Leaders demonstrate a strong commitment to creating a dynamic and flexible learning community.

They work with experts to further add to the range of effective approaches that their exceptionally knowledgeable staff have in their 'toolbox'. This means that staff select the most suitable approaches and resources to shape provision and support for pupils.

Leaders prioritise the development of pupils' communication skills through every aspect of school life.

Staff use resources such as objects, pictures, symbols and technological aids skilfully to help pupils to control their environment and experiences. Pupils enjoy listening to and joining in with familiar stories, rhymes and songs. Pupils who are ready to learn to read do so in a range of ways, including through learning phonics where appropriate.

Leaders have ensured that staff have been trained in a clearly sequenced phonics programme. Some pupils read fluently. They are motivated to read by the range of high-quality books on offer to them.

All staff have been trained in a new emotional regulation and nurture approach to supporting positive behaviour. By developing excellent relationships and strong communication channels with pupils, staff are exceptionally responsive to even slight changes in pupils' demeanour. The impact of the new policy has been transformational.

For example, many pupils now choose to access sensory breaks independently. This means that a greater number of pupils are ready to engage with learning.

Leaders' deep commitment to inclusion extends to every aspect of school life.

They are determined that pupils should have access to every available opportunity to enrich their education meaningfully. Pupils' views are valued highly. For example, their suggestions have been incorporated into the design of the new outdoor areas.

The panel of 'Children's Champions' was involved in staff appointments. Pupils take on responsibilities such as organising a leavers' party and preparing snacks for each other. This helps pupils to develop their social confidence and understanding in a real-life context.

Staff are proud to work at the school. They value the opportunities they have for professional and career development. They appreciate leaders' consideration of their workload and well-being.

Members of the governing body are committed and knowledgeable. They share leaders' ambition to continue to improve the school and build on its already notable success.

Parents are overwhelmingly appreciative of the school.

They could not speak too highly of the life-changing difference that staff make to their children. Parents cherish the support they receive from the school, saying, 'Kingsbury is more than a school, it is a family.'


The arrangements for safeguarding are effective.

Leaders ensure that staff receive regular safeguarding training and updates. This helps staff to stay alert to the small signs that could indicate that pupils could be at risk from or suffering harm.Staff follow leaders' clear procedures to report their concerns, which are followed up effectively by leaders without delay.

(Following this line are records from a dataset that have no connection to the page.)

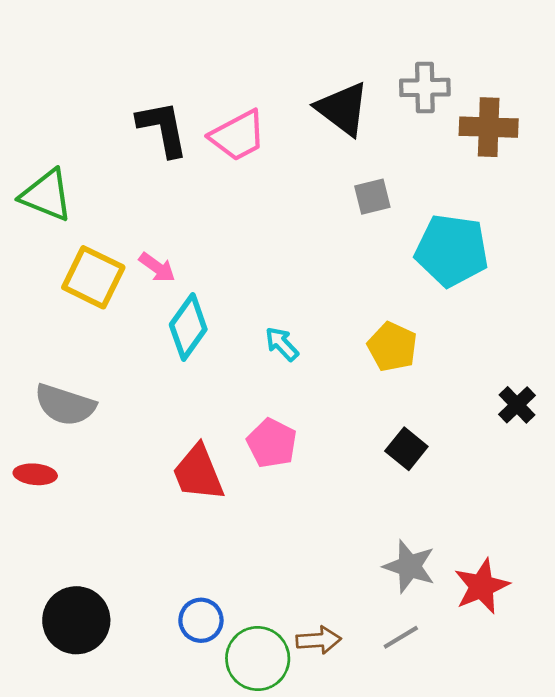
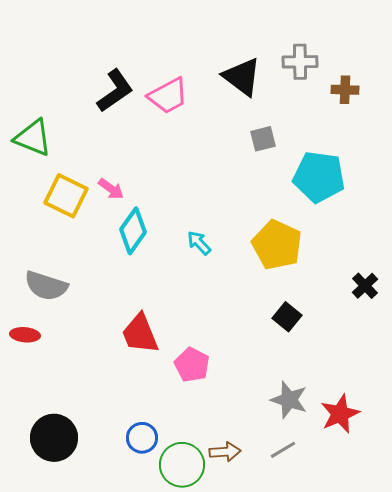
brown cross: (489, 127) -> (345, 90), size x0.7
black L-shape: (163, 129) -> (115, 91), turned 66
yellow pentagon: (392, 347) -> (277, 245), size x1.4
pink pentagon: (272, 443) -> (192, 365), moved

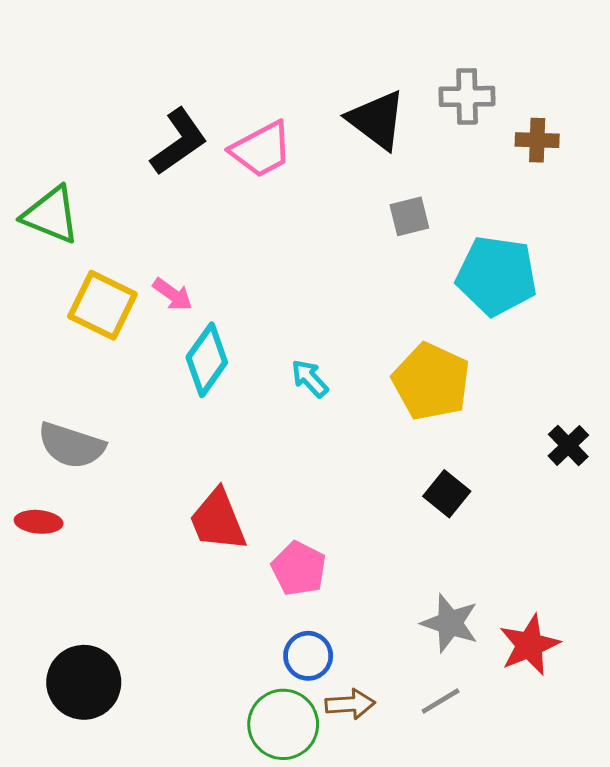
blue circle: (142, 438) -> (308, 656), moved

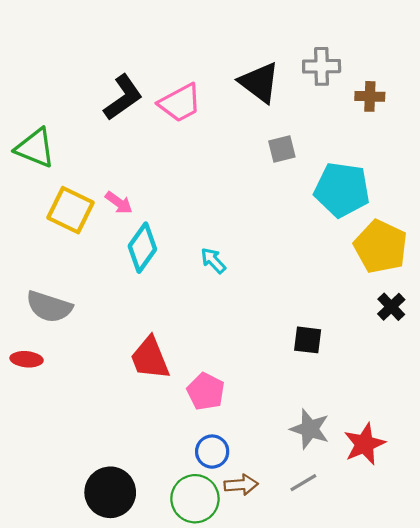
yellow pentagon: (431, 382) -> (381, 247), moved
black square: (447, 494) -> (308, 340), turned -32
black circle: (84, 682) -> (110, 492), moved

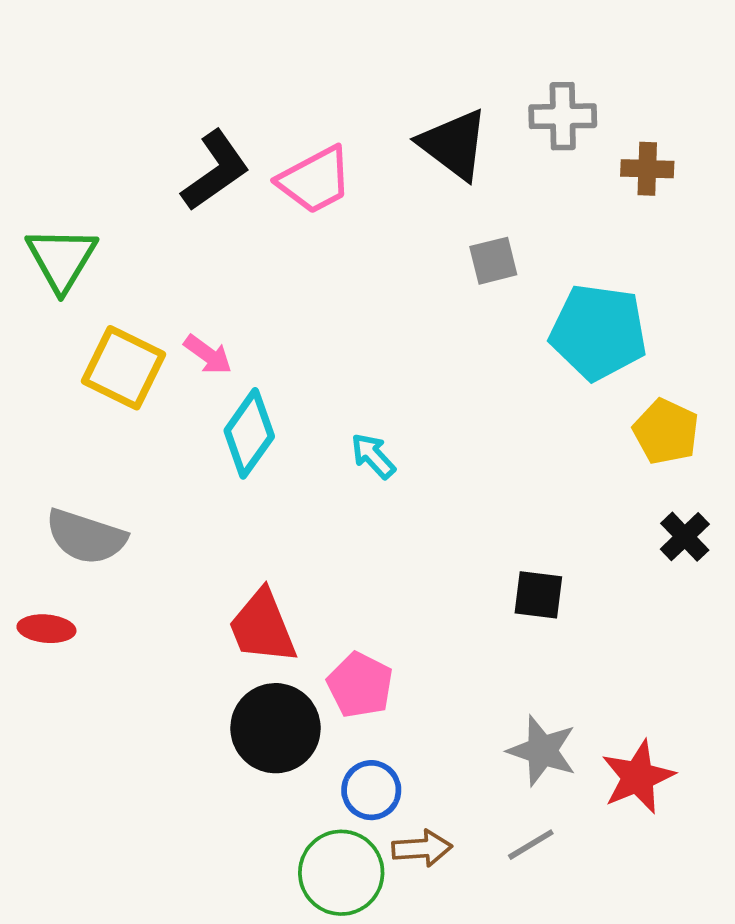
green triangle: (35, 148) -> (62, 259), turned 39
yellow pentagon: (381, 247) -> (666, 432), size x0.7
black circle: (110, 492) -> (276, 728), moved

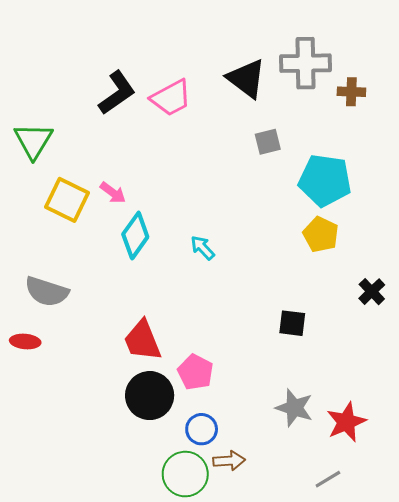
gray cross: (563, 116) -> (306, 63), size x1.4
yellow pentagon: (666, 432) -> (321, 234), moved
gray line: (531, 845) -> (328, 479), moved

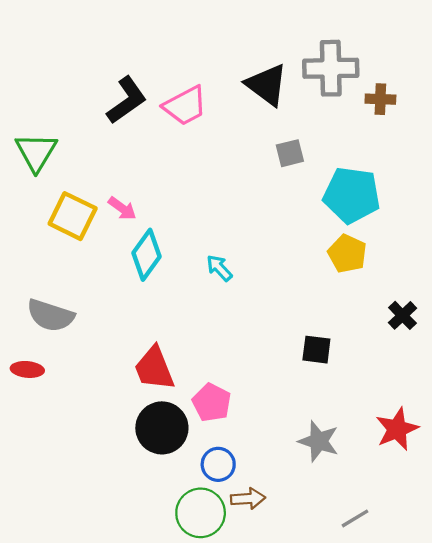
red star: (346, 422) -> (397, 429), moved

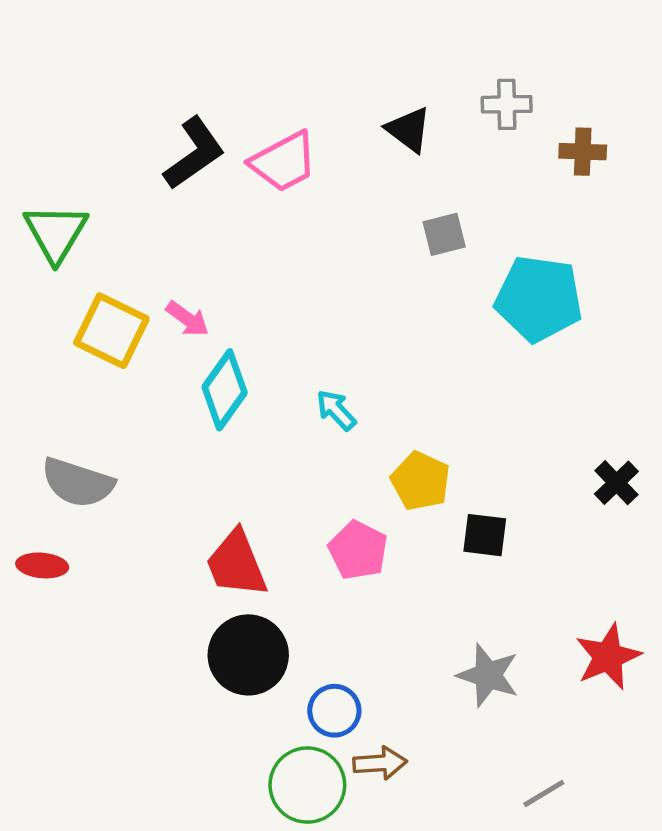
gray cross: (331, 68) -> (507, 104), size x0.6
black triangle: (267, 85) -> (409, 130), size x0.7
yellow pentagon: (347, 254) -> (421, 481), moved
pink pentagon: (212, 403) -> (358, 550), moved

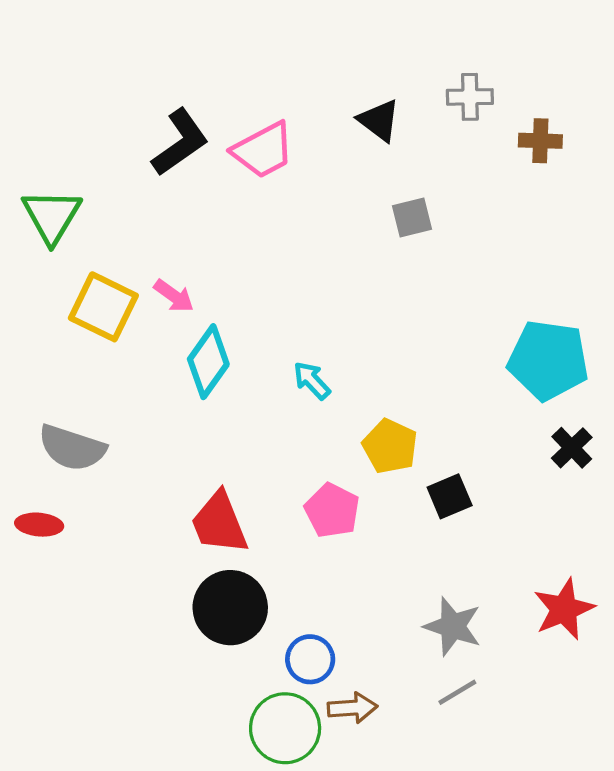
cyan pentagon: (539, 299) -> (548, 360), moved
black square: (485, 535) -> (450, 496), turned -30
gray line: (544, 793) -> (457, 692), moved

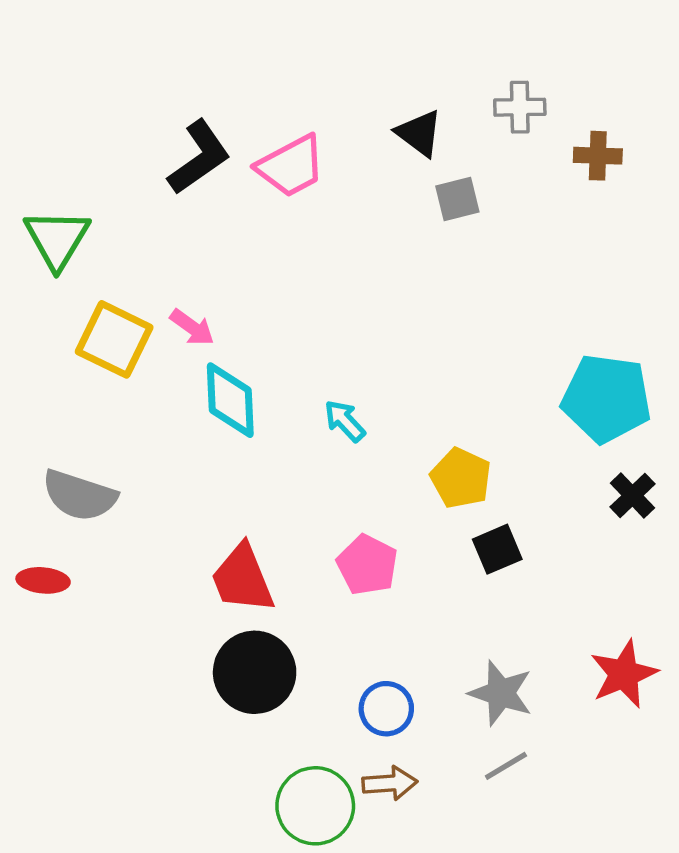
gray square: (412, 218) -> (457, 199), moved
cyan diamond: (208, 362) -> (230, 400), turned -38
yellow pentagon: (390, 446) -> (461, 478), moved
blue circle: (310, 659) -> (386, 709), moved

Leaders work with external and specialist agencies to provide appropriate support for pupils and their families.Leaders prioritise meaningful opportunities to help pupils learn how to stay safe. Pupils learn about road safety, online safety and how to negotiate steps and uneven surfaces with increasing independence.

They learn about drugs and medicines and personal care. They also learn about consent from an early age.


When we have judged a school to be outstanding, we will then normally go into the school about once every four years to confirm that the school remains outstanding.

This is called an ungraded inspection, and it is carried out under section 8 of the Education Act 2005. We do not give graded judgements on an ungraded inspection. However, if we find evidence that a school would now receive a higher or lower grade, then the next inspection will be a graded inspection, which is carried out under section 5 of the Act.

Usually this is within one to two years of the date of the ungraded inspection. If we have serious concerns about safeguarding, behaviour or the quality of education, we will deem the ungraded inspection a graded inspection immediately.

This is the second ungraded inspection since we judged the school to be outstanding in October 2013.